The call came close to midnight. Like always, I was ending my day watching a sitcom and snacking on baguette and cheese – as one would in Paris. It was A, my Syrian classmate at the university. Earlier that day, she had notified me that her parents travelled, and she was going to use the opportunity to get high in celebration. This call was a follow-up to the previous conversation. “I’m so high!” I remember her saying, excitedly, “I’m free!” The call was followed by a series of photos and videos of her doing the most mundane things in the most zestful manner. I laughed it off, replying appropriately in trying to not come across as judgemental. As her friend, I knew that A had been going through a lot both at school and at home; in addition to struggling academically, she was also an only daughter to immigrant doctors from a country that was tearing apart. For her, marijuana was an escape.
As the years went by, I realized that A was not an exception; she was textbook. I know many women who – in an attempt to run away from their realities – have resorted to doing one form of substance or another. Their reality is so overwhelming that they start to believe that the best – no, the only – getaway is drugs. This reality can be anything from the pressure of being an only daughter to the struggle to fill the big shoes of being raised by such an academically overachieved couple while struggling in school. Contrary to widely spread speculations, a significant number of African women have come to heavily rely on drugs as a solution to problems like financial dependency, child labour, lack of access to healthcare and education, misogyny and/or being victims of forced marriages. The prevalence of child marriages also leaves women in places where this is widespread vulnerable to sexually transmitted diseases and vesicovaginal fistula (VVF). The sexual, mental and emotional abuse faced by many women is often the cause of substance abuse.

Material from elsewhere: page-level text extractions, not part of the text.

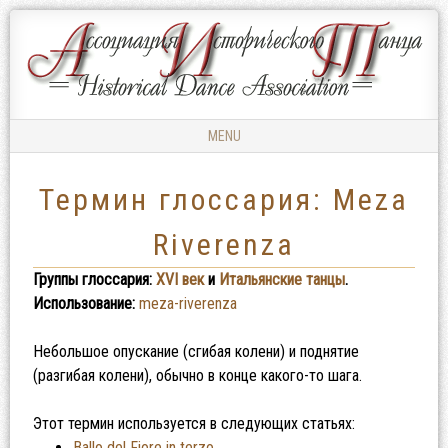
Ассоциация
АССОЦИАЦИЯ
Исторического
ИСТОРИЧЕСКОГО
Танца
ТАНЦА
MENU
Skip to content
Термин глоссария: Meza
Riverenza
Группы глоссария:
XVI век
и
Итальянские танцы
.
Использование:
meza-riverenza
Небольшое опускание (сгибая колени) и поднятие
(разгибая колени), обычно в конце какого-то шага.
Этот термин используется в следующих статьях:
Ballo del Fiore in terzo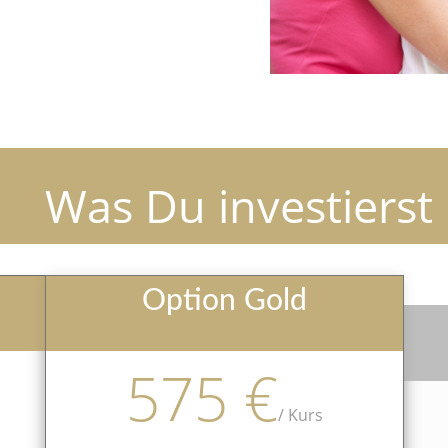
Was Du investierst
Option Gold
575 €
/
Kurs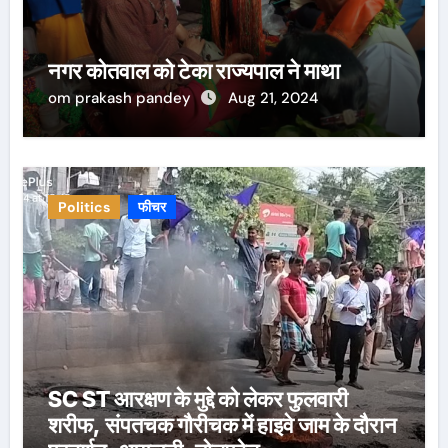
नगर कोतवाल को टेका राज्यपाल ने माथा
om prakash pandey
Aug 21, 2024
Politics
फीचर
SC ST आरक्षण के मुद्दे को लेकर फुलवारी
शरीफ, संपतचक गौरीचक में हाइवे जाम के दौरान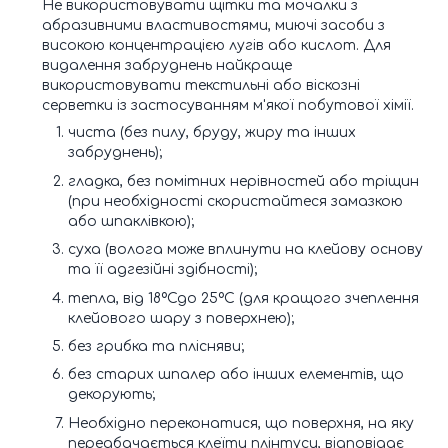
Не використовувати щітки та мочалки з
абразивними властивостями, миючі засоби з
високою концентрацією лугів або кислот. Для
видалення забруднень найкраще
використовувати текстильні або віскозні
серветки із застосуванням м'якої побутової хімії.
чиста (без пилу, бруду, жиру та інших
забруднень);
гладка, без помітних нерівностей або тріщин
(при необхідності скористайтеся замазкою
або шпаклівкою);
суха (волога може вплинути на клейову основу
та її адгезійні здібності);
тепла, від 18ºСдо 25ºС (для кращого зчеплення
клейового шару з поверхнею);
без грибка та плісняви;
без старих шпалер або інших елементів, що
декорують;
Необхідно переконатися, що поверхня, на яку
передбачається клеїти плінтуси, відповідає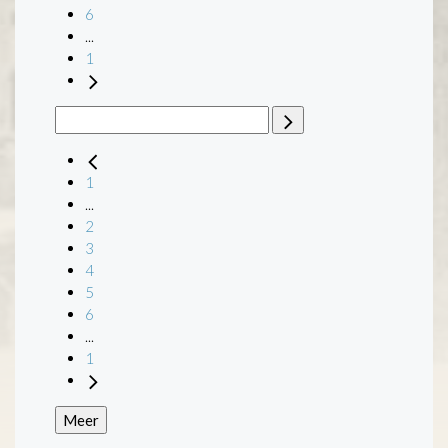
6
...
1
1
...
2
3
4
5
6
...
1
Meer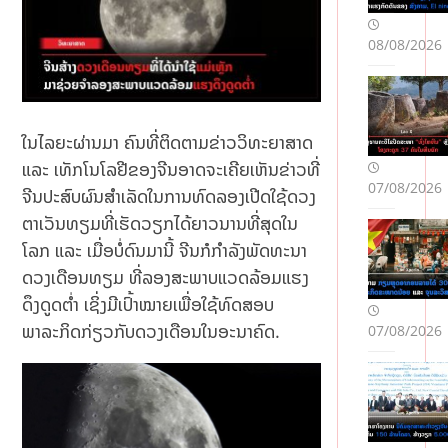
08/08/2026
ໃນໄລຍະຜ່ານມາ ຄົນທີ່ຕິດຕາມຂ່າວວິທະຍາສາດ
ແລະ ເທັກໂນໂລຢີຂອງຈີນອາດຈະເຄີຍເຫັນຂ່າວທີ່
07/08/2026
ຈີນປະສົບຜົນສຳເລັດໃນການທົດລອງເປີດໃຊ້ດວງ
ຕາເວັນທຽມທີ່ເຮັດວຽກໄດ້ຍາວນານທີ່ສຸດໃນ
ໂລກ ແລະ ເມື່ອບໍ່ດົນມານີ້ ຈີນກໍກຳລັງພັດທະນາ
ດວງເດືອນທຽມ ທີ່ລອງສະພາບແວດລ້ອມແຮງ
ດຶງດູດຕໍ່າ ເຊິ່ງມີເປົ້າໝາຍເພື່ອໃຊ້ທົດສອບ
ພາລະກິດກ່ຽວກັບດວງເດືອນໃນອະນາຄົດ.
07/08/2026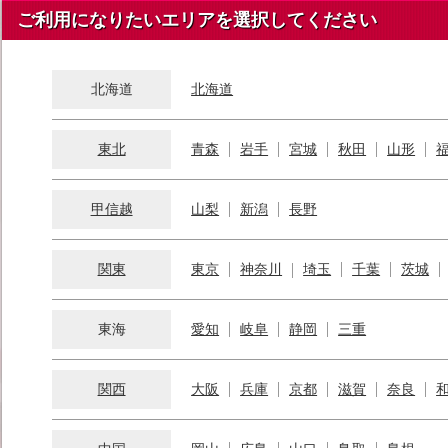
ご利用になりたいエリアを選択してください
北海道
北海道
東北
青森
岩手
宮城
秋田
山形
甲信越
山梨
新潟
長野
関東
東京
神奈川
埼玉
千葉
茨城
東海
愛知
岐阜
静岡
三重
関西
大阪
兵庫
京都
滋賀
奈良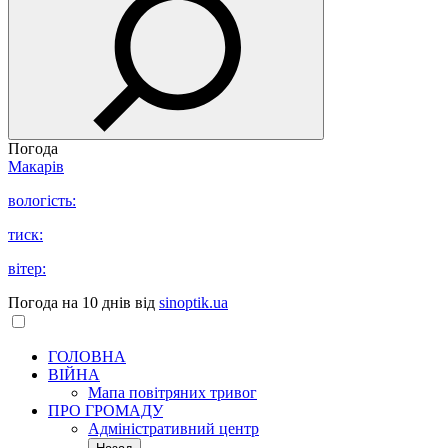
Погода
Макарів
вологість:
тиск:
вітер:
Погода на 10 днів від
sinoptik.ua
ГОЛОВНА
ВІЙНА
Мапа повітряних тривог
ПРО ГРОМАДУ
Aдміністративний центр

According to research by the United Nations (UN), drug abuse is also strongly related to unwanted pregnancies poor birth outcomes, and child abuse or neglect. So even when drug abuse is higher among men, the medical and social consequences of drug use for women are much more significant. This might include difficulty in quitting and being more likely to restart after quitting. With injected drugs, there is a higher prevalence of HIV among women than among men. In Senegal, 21.1 per cent of women who inject drugs are infected with HIV, while it is only 7.5 per cent among men who do; In Tanzania, there is an HIV prevalence of 45 per cent among men who inject drugs but a staggering 72 per cent among women who do. This is despite the higher stigma on women battling substance abuse than their male counterparts. For many women, it’s a mark of colossal shame to their families and as a result, most aren’t provided with the healthcare they need to become less reliant on drugs. In the slim chance that they do get help, the same UN report states that there is a lack of gender-sensitive treatment facilities, which may lead to a deficit in women’s access to treatment.
For many women like A, drugs are an escape from their realities. But instead of understanding the social, economic and/or financial influence(s) of their substance abuse, our societies are quick to pass judgements and deny their access to healthcare. A more sympathetic approach will be to send them to facilities where the caretakers are concerned, professional and most importantly, empathetic. What is often ignored is the fact that as much or little as these women need, what they need more urgently is empathy. My friend, A, would have never resorted to drugs if she had had it easy – if she was dealing with less pressure and if she felt more understood. The road to equality of access – even in healthcare – is paved with empathy; the world is in dire need of this.